Data Storage Approach

Scott_Crick · February 27, 2025, 1:08am

I wrote before that I’m working on an app that reads data from a Davis weather station. With the help provided in that thread, I have something working well in retrieving the data and displaying it.

This project is something that is really going to only be for personal use (it’s not going to be anything I’m developing for public distribution). I’m mostly using this as a testbed application for me to tinker with to learn about things I’ve not really had need to deal with in the past.

Now, I’m wanting to start looking at storing historical data in a way that it is easy to retrieve. My initial thoughts were something as simple as a CSV file, but have also considered using a simple SQLite database.

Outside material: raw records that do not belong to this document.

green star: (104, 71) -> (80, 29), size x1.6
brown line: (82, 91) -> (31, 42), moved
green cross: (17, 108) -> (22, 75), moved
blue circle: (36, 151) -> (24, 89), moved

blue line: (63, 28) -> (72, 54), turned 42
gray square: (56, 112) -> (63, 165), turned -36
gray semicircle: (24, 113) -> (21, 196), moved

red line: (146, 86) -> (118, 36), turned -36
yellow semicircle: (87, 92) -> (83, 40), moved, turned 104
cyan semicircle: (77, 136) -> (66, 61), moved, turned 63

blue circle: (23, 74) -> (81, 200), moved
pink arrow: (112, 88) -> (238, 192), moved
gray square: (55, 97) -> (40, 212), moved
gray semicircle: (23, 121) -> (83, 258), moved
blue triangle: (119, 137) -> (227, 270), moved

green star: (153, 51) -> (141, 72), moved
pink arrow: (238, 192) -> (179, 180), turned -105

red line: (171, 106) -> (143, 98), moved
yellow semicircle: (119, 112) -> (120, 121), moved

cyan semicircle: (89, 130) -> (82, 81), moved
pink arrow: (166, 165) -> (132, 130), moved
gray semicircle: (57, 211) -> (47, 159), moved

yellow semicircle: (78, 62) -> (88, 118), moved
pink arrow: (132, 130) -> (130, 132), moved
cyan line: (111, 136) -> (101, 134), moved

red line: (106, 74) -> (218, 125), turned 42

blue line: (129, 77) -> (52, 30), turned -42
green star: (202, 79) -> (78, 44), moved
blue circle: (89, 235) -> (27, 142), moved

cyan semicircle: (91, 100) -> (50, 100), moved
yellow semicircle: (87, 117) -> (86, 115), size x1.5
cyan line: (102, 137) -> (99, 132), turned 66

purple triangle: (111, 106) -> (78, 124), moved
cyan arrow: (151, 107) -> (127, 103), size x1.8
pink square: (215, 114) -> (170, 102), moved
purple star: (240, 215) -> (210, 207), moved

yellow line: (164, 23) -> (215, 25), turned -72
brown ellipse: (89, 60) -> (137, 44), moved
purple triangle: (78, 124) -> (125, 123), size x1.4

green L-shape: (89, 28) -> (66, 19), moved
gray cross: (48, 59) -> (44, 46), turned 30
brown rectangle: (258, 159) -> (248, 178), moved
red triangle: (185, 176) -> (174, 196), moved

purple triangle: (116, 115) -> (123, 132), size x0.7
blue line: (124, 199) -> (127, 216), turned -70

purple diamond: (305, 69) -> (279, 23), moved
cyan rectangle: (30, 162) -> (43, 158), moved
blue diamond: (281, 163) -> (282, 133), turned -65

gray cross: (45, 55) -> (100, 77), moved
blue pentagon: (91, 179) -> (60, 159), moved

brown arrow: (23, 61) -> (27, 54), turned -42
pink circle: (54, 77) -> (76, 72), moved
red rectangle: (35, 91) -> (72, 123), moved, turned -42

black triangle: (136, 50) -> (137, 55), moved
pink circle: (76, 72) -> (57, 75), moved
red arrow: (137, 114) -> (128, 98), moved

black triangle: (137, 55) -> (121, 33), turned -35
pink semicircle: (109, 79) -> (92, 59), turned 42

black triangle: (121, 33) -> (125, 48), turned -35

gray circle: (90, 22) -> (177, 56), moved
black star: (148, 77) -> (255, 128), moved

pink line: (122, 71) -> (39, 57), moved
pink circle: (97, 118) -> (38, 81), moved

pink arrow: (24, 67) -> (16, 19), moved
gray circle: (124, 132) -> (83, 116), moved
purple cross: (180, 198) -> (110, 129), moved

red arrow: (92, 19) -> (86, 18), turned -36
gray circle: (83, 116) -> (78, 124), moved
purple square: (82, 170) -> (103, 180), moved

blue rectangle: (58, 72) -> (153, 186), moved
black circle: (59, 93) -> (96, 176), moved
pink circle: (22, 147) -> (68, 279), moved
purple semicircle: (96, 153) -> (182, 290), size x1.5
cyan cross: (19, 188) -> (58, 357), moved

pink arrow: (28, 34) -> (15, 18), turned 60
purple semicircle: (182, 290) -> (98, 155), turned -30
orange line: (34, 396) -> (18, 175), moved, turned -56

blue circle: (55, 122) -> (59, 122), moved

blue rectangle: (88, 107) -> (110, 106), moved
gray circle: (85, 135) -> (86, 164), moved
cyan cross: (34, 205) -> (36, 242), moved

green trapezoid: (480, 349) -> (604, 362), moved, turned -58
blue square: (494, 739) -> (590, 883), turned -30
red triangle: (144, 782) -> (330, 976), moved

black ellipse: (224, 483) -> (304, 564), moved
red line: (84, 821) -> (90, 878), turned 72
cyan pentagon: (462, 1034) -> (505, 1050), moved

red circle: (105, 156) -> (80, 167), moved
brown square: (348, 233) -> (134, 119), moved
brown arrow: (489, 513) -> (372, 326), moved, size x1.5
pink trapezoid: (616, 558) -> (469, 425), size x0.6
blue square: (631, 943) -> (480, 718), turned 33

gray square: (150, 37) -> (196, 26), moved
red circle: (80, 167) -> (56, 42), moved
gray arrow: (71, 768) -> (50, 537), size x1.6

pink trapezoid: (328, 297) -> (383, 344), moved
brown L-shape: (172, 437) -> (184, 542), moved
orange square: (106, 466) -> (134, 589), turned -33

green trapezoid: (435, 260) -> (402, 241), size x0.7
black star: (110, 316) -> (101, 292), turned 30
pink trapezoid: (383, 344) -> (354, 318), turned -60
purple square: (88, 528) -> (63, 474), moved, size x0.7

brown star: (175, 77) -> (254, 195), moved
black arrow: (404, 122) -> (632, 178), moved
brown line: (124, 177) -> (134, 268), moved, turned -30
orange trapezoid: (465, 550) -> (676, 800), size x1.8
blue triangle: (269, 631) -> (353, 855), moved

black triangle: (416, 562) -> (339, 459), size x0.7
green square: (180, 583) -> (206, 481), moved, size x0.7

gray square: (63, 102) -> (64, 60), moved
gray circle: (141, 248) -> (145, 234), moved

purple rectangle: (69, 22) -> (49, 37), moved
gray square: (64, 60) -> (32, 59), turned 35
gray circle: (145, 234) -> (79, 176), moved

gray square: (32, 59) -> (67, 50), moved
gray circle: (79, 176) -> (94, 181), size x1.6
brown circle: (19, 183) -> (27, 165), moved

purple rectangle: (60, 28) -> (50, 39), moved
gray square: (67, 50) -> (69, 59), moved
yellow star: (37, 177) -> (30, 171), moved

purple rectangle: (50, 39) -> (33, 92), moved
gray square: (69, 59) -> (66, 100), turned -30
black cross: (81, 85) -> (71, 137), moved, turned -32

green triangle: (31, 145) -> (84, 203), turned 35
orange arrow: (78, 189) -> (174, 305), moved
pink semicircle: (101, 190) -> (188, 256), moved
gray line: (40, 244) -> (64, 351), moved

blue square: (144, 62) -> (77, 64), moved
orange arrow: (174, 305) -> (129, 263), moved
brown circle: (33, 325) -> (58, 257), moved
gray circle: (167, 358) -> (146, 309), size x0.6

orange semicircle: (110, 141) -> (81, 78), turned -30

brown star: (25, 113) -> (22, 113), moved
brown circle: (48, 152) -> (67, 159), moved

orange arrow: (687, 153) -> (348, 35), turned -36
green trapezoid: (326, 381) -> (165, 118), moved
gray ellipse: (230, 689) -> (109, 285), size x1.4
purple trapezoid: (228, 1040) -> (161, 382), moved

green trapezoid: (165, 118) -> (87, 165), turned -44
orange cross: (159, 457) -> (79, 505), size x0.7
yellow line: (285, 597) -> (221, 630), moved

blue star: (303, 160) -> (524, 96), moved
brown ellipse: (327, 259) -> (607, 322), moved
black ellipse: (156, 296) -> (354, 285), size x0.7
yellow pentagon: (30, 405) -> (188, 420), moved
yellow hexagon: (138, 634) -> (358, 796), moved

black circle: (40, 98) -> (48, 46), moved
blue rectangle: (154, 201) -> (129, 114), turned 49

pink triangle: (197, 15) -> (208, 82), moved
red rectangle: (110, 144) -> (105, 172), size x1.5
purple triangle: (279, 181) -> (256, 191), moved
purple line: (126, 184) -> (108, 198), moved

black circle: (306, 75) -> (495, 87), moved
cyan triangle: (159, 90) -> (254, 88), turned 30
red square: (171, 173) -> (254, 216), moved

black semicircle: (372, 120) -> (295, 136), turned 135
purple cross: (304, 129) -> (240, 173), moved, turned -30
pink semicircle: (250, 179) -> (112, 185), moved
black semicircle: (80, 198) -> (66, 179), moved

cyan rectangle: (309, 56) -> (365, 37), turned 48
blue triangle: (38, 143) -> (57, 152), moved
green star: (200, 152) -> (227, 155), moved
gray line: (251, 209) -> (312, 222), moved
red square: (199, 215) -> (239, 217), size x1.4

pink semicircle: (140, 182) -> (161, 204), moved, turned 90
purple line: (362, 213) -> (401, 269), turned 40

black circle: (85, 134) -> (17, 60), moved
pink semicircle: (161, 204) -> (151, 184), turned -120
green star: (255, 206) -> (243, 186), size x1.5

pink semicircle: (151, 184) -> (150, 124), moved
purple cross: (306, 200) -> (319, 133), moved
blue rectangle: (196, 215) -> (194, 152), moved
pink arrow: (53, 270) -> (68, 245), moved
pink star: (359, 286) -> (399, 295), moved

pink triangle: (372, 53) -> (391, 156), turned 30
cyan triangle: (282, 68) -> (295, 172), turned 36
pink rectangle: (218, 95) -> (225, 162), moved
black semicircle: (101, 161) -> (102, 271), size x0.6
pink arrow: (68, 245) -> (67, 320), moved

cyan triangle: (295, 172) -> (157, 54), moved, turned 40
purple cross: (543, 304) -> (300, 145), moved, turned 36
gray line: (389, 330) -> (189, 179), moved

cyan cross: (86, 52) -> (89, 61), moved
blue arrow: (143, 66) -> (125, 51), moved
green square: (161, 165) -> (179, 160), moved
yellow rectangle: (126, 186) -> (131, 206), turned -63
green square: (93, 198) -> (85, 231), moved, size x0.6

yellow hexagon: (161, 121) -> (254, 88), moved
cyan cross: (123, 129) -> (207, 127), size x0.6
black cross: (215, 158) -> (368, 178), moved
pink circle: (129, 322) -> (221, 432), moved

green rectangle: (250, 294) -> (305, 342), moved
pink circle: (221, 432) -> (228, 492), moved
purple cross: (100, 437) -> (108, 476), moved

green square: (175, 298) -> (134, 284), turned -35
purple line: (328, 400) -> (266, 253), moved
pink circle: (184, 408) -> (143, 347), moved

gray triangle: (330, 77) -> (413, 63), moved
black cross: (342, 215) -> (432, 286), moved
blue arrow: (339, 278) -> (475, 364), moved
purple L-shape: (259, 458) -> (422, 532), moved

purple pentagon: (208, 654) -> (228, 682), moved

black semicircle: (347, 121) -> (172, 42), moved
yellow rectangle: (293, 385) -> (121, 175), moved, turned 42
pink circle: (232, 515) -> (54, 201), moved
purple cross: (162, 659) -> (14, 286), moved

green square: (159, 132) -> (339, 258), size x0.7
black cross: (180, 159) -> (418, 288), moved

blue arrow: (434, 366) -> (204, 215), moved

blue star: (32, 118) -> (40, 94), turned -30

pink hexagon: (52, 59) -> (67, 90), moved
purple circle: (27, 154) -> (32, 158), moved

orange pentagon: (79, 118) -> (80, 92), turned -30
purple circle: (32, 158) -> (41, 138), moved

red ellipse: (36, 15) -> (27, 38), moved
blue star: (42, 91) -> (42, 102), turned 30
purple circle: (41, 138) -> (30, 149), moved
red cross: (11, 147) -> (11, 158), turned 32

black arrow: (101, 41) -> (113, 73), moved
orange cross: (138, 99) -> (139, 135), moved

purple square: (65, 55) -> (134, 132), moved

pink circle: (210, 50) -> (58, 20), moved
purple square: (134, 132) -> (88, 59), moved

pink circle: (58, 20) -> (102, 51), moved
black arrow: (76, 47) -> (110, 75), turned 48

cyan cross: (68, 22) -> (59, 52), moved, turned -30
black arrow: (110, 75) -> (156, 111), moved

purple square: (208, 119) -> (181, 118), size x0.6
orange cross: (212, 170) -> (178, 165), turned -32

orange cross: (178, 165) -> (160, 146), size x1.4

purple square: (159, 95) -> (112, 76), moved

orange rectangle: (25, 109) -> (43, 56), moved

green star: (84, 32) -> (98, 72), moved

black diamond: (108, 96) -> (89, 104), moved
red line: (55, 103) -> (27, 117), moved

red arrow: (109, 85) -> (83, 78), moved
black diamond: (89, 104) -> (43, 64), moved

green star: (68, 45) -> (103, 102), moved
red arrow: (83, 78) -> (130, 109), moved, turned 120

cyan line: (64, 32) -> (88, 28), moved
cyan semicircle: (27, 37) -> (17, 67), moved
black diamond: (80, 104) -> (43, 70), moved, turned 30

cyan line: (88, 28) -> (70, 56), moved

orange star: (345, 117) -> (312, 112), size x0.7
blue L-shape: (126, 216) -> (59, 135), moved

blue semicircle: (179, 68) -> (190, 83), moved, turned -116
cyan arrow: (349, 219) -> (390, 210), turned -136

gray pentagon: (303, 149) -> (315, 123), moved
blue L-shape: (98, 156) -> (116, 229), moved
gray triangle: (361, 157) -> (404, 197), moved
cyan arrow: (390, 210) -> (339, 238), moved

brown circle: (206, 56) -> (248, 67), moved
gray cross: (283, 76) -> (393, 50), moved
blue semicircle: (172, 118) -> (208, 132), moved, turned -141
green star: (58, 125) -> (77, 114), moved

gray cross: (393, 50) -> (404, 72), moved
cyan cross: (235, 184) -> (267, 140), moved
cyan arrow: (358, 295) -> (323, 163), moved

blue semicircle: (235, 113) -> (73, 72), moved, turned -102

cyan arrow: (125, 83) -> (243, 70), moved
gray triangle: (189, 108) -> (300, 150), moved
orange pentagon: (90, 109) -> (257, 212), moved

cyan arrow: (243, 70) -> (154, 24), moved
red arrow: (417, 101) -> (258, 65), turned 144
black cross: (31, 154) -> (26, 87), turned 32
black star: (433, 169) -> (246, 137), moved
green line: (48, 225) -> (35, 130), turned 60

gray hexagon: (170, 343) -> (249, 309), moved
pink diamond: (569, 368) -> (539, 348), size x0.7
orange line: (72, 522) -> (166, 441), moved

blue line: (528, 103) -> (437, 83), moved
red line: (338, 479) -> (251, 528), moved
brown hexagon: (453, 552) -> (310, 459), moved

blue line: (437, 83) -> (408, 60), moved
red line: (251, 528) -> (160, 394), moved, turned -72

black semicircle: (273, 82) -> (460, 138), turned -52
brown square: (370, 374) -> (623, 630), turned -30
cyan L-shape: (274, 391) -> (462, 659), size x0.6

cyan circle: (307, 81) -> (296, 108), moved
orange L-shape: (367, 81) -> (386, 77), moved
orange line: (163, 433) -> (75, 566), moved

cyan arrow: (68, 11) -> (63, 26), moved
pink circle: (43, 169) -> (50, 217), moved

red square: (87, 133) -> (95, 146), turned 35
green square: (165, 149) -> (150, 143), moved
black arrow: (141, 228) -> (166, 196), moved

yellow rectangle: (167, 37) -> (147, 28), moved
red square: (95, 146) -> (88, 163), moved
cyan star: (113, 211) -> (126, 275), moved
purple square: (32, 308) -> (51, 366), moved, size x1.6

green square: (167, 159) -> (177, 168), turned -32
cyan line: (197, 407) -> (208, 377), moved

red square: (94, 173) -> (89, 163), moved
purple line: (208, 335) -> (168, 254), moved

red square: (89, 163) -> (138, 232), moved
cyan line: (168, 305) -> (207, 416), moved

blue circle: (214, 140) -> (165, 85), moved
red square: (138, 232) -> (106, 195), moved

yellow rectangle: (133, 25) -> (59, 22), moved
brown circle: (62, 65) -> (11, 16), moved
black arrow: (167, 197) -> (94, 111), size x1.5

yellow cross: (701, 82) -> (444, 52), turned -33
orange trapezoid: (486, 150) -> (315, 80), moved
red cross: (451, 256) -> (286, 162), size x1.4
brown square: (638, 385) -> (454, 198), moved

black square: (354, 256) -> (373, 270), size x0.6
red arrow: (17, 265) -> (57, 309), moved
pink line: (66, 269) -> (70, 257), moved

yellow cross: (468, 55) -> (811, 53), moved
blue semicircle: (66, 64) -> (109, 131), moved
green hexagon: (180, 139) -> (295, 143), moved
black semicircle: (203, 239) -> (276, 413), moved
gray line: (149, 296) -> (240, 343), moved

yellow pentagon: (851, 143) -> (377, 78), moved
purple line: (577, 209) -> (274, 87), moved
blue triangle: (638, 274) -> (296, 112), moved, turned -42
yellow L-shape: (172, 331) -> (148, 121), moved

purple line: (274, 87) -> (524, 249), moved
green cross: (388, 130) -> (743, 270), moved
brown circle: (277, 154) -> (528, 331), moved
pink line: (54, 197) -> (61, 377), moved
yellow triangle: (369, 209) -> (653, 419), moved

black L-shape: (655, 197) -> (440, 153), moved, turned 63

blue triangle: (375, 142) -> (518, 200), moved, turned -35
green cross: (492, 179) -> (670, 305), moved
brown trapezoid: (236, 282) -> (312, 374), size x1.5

All the data that I would be storing would be simple strings, a date and some integers (which would probably be stored as strings and converted as necessary). I’d like to be able retrieve data from the datastore for a specific date/time or a range of dates. All well and good, that simply points to a SQLite database, right?

But, then there’s a wrinkle. As I consider how I want to structure all this, I realize that I may want to run this application on multiple computers, but all pulling from the same datastore. If I have the application store something locally, that eliminates multiple application instances on different computers, right? Of course, I could simply have each instance of the application pull its own data from the weatherstation, but that seems wasteful and also opens up the possibility of data that doesn’t match. So, this points to a server solution.

I have a server host that offers a MySQL database, but something in my head tells me that this is way overkill for the very simple need I’m looking at here and I wonder if there is a simpler, lighter solution here that I’m thinking about.

I’d appreciate any thoughts on how I should structure and store this data within the context I describe above.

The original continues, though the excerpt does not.